🤖 AI Summary
Multimodal large language models (MLLMs) suffer from inefficient training—requiring thousands of GPU hours—due to coarse-grained visual-textual alignment imposed by standard vision encoders (e.g., CLIP, SAM), which lack multi-granularity semantic coordination with language. To address this, we propose HyperET: the first MLLM training paradigm incorporating hyperbolic geometry, enabling flexible visual–textual alignment at arbitrary granularity levels via learnable, dynamic hyperbolic radii. HyperET innovatively employs Möbius matrix multiplication with parameter-efficient diagonal, block-diagonal, and banded learnable matrices to explicitly model hierarchical multimodal structures within hyperbolic space.
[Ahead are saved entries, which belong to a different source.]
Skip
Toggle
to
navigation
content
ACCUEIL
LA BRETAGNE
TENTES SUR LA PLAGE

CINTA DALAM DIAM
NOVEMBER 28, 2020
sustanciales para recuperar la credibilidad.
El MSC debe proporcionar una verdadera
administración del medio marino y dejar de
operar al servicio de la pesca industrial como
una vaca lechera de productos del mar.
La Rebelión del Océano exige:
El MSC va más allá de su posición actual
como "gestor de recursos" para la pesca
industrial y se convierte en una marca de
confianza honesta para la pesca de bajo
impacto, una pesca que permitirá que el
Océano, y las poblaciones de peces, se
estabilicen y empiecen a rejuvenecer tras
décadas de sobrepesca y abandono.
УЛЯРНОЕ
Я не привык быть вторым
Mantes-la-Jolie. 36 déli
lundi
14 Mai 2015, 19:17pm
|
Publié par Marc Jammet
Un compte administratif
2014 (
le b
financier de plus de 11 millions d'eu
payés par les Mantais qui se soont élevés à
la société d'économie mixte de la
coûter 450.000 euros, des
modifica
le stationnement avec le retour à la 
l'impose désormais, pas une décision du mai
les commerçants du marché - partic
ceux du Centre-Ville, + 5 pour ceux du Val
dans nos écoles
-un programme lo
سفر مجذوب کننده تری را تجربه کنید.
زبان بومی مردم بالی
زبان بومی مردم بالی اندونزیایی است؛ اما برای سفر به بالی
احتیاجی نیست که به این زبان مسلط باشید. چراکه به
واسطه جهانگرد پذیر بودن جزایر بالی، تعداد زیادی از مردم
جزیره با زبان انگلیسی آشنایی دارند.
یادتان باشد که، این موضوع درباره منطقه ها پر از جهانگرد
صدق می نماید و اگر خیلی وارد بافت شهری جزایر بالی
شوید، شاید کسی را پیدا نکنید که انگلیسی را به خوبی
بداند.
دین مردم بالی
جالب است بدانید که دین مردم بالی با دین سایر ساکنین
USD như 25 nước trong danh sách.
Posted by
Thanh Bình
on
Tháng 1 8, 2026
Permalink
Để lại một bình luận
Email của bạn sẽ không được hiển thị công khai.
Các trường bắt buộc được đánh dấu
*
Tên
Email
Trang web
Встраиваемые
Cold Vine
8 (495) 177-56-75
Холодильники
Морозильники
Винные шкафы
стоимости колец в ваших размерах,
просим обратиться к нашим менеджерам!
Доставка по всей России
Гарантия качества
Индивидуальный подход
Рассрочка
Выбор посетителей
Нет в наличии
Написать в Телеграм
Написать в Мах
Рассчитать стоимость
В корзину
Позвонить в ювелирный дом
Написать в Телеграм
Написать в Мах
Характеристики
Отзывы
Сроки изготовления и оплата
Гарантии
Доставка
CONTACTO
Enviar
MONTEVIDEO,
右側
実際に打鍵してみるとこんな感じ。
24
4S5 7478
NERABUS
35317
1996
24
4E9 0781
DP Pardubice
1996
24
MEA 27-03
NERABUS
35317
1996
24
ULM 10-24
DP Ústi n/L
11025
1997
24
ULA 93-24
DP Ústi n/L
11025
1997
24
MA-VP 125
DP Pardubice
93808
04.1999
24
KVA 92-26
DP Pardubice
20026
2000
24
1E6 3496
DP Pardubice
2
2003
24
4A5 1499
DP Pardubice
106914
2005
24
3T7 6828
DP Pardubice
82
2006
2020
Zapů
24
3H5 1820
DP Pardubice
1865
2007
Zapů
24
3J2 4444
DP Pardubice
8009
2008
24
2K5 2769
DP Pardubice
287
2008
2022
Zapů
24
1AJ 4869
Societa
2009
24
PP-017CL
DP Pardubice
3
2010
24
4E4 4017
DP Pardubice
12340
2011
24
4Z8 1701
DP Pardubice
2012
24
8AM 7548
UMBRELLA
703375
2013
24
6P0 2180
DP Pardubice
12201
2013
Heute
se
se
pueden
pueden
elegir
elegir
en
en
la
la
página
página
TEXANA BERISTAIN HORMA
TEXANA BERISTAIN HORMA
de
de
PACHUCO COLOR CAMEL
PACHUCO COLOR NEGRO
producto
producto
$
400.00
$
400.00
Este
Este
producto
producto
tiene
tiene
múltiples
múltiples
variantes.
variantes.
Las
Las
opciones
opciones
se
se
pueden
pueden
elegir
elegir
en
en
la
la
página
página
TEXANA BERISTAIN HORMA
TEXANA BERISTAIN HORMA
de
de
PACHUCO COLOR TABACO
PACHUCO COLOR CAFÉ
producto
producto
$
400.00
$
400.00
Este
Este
Extensive experiments demonstrate that HyperET significantly improves both pretraining and fine-tuning performance across multiple multimodal benchmarks (e.g., LLaVA, MMStar, MMMU), while introducing fewer than 1% additional parameters and substantially reducing computational overhead.
📝 Abstract
Multi-modal large language models (MLLMs) have emerged as a transformative approach for aligning visual and textual understanding. They typically require extremely high computational resources (e.g., thousands of GPUs) for training to achieve cross-modal alignment at multi-granularity levels. We argue that a key source of this inefficiency lies in the vision encoders they widely equip with, e.g., CLIP and SAM, which lack the alignment with language at multi-granularity levels. To address this issue, in this paper, we leverage hyperbolic space, which inherently models hierarchical levels and thus provides a principled framework for bridging the granularity gap between visual and textual modalities at an arbitrary granularity level. Concretely, we propose an efficient training paradigm for MLLMs, dubbed as HyperET, which can optimize visual representations to align with their textual counterparts at an arbitrary granularity level through dynamic hyperbolic radius adjustment in hyperbolic space. HyperET employs learnable matrices with Möbius multiplication operations, implemented via three effective configurations: diagonal scaling matrices, block-diagonal matrices, and banded matrices, providing a flexible yet efficient parametrization strategy. Comprehensive experiments across multiple MLLM benchmarks demonstrate that HyperET consistently improves both existing pre-training and fine-tuning MLLMs clearly with less than 1% additional parameters.